Controlar os próprios impulsos pode parecer simples, mas é uma das coisas mais difíceis de se conseguir. Tantas oportunidades de ser feliz a acontecerem lá fora e a gente teimando em se fixar na pessoa que foi embora.

É preciso entender que enquanto nós insistimos em verificar os horários em que o outro “visualizou por último” a mensagem que lhe enviámos, muita vida está acontecendo e sendo deixada para trás.

É claro que no início vai ser mais difícil – não é de uma hora para a outra que o coração entende as mudanças de planos – mas aos poucos, bem aos poucos, a gente aprende a fazer falta.

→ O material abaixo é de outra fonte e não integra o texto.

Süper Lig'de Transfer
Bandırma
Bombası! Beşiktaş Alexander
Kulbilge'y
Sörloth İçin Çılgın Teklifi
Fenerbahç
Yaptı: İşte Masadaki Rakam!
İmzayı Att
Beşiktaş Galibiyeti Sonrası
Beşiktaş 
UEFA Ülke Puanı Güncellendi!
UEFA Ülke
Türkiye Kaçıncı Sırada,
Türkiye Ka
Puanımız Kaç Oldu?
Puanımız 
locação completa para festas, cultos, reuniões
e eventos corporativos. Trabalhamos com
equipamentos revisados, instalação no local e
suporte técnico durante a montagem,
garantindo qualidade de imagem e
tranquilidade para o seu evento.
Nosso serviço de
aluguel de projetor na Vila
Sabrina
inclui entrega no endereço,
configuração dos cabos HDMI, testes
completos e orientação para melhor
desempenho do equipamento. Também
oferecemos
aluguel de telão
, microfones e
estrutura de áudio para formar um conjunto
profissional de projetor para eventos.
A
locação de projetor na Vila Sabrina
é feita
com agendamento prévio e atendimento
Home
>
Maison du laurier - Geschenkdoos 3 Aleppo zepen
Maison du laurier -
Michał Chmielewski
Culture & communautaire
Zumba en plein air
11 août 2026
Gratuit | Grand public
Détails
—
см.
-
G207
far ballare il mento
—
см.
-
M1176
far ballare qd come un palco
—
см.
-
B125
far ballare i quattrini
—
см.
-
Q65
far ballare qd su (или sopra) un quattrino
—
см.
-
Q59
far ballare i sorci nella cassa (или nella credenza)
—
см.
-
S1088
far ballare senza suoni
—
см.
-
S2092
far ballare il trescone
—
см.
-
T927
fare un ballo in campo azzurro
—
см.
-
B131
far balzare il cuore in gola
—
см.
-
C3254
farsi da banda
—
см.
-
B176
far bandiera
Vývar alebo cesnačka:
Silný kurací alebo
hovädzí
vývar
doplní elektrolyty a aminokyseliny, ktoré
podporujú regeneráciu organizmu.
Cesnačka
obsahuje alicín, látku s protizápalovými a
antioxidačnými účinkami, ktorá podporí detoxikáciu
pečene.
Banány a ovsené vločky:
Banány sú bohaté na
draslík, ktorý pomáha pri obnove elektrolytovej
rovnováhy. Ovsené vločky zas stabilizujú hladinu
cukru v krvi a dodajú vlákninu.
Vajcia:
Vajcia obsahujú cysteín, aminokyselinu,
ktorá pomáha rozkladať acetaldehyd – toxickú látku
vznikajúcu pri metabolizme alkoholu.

Afasta-te de quem sabe onde te encontrar e até ao momento não se importou; de quem teve todos os teus sorrisos e nunca os valorizou.

Afasta-te de quem tu ouviste inúmeros “nãos”; de quem nunca acreditou em ti, de quem pouco se relacionou e muito se cansou.

Afasta-te de quem vive com dúvidas e nunca te teve como certeza; de quem não aprendeu a remar junto e a agir com gentileza.

Aprende a fazer falta para quem já se habituou à tua presença e desaprendeu a sorrir quando tu te aproximas. Para quem se esqueceu como é boa a tua companhia e prefere se refugiar numa vida fria.

Fazer falta é segurar o impulso de procurar, vasculhar, perguntar. É travar a vontade de entender o que não dá mais para explicar ou de justificar o que não merece perdão.

Fazer falta é não ligar, não mandar mensagens. É sair para se distrair com os amigos, dar uma corrida no parque, respirar fundo e encontrar sentido na solidão. É relaxar para o pensamento acalmar, é desistir de parecer bem quando não se está bem, é cortar o cabelo para renovar o espírito, é ficar longe do telefone enquanto se toma uma bebida e se aprecia a beleza do mar. É, acima de tudo, agir com esquecimento para quem sempre pareceu esquecer-se de ti.

Quando sumimos, nós descobrimos se realmente fazemos falta. Quando sumimos, nós descobrimos o quanto a nossa presença é importante ou não. Sumir é uma estratégia arriscada, eu sei. Mas também define muita coisa mal resolvida. Também traz as respostas que buscamos e nem sempre encontramos.

(Texto de Fabíola Simões)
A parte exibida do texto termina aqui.